I have clean fresh freebsd 7.1 release install, i just installed MC + glib 1... (and glib 2...)

*Freebsd# grep -C5 apr /usr/ports/UPDATING*
  [1] http://www.opera.com/support/search/view/884/
  [2] http://www.opera.com/docs/changelogs/freebsd/950/

20080622:
  AFFECTS: users of devel/subversion, subversion-devel and subversion-freebsd
           with apr from www/apache22
  AUTHOR: Clement Laforet <clement@FreeBSD.org>

  apr and apr-util bundled with apache 2.2.9 have been upgraded to 1.3.x, so
  shared libraries' versions have been bumped. If you are using subversion
  with apache22 apr, you must rebuild subversion after the update.

20080617:
  AFFECTS: users of editors/nvi-devel
  AUTHOR: Wesley Shields <wxs@FreeBSD.org>

--
  From scponly 4.2, scp & WinSCP compatibilities are not enabled by default.
  To enable those compatibilities, define WITH_SCPONLY_SCP and/or
  WITH_SCPONLY_WINSCP, respectively.

20051225:
  AFFECTS: users of p5-libapreq2
  AUTHOR: vanilla@FreeBSD.org

  libapreq2 can be pure c library, I believe some people need pure c library,
  but hate mod_perl, so I split it to 2 ports, and set libapreq2 as
  p5-libapreq2's master ports.

  If you need pure library of libapreq2, install www/libapreq2.
  If you like mod_perl & enjoy p5-libapreq2, install/www/p5-libapreq2.

20051213:
  AFFECTS: users of pear ports
  AUTHOR: ale@FreeBSD.org

--
http://perl.apache.org/docs/1.0/guide/install.html#When_DSO_can_be_Used

  To do this, you will need to:

        pkg_delete -f apache-mod_perl
        pkg_delete -f p5-libapreq-static
        portupgrade -rR bricolage

  Bricolage will rebuild mod_perl, apache and libapreq using their standard
  versions.

20041115:
  AFFECTS: users of sysutils/portupgrade
  AUTHOR: lofi@FreeBSD.org
--

  The courier-imap port must now be enabled/disabled in rc.conf.  See the
  script for details.

20041015:
  AFFECTS: users of www/apache2 with devel/apr
  AUTHOR: clement@FreeBSD.org

  WITH_APR_FROM_PORTS knob is no longer supported, since apr > 1.0
  doesn't conflict with apache2's one.
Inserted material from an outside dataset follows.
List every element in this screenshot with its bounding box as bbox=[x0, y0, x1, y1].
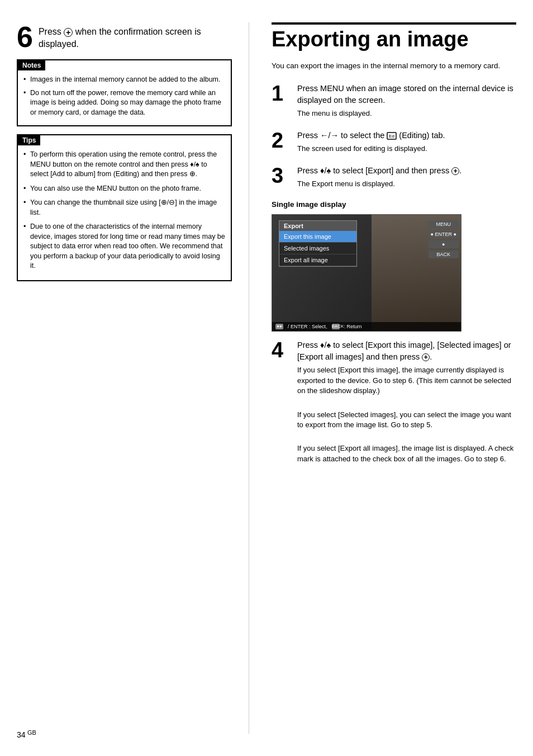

If you use apr 0.9.x you
  won't be able to upgrade apache2 anymore.

20041014:
  AFFECTS: users of security/clamav
  AUTHOR: eik@FreeBSD.org
--
  ``firefox''. You can then quit the browser, then run it as any other
  user. If you do not run firefox as root first, the browser window will
  not appear.

20040608:
  AFFECTS: users of net/haproxy
  AUTHOR: clement@FreeBSD.org

  The haproxy port must now be enabled/disabled and configured in rc.conf.
  See the pkg-message or script for details.

20040605:
  AFFECTS: users of www/apache2
  AUTHOR: clement@FreeBSD.org


----------



## Lobster (Jan 29, 2009)

I did

portsnap fetch extract

and this helpd to install apache22...


----------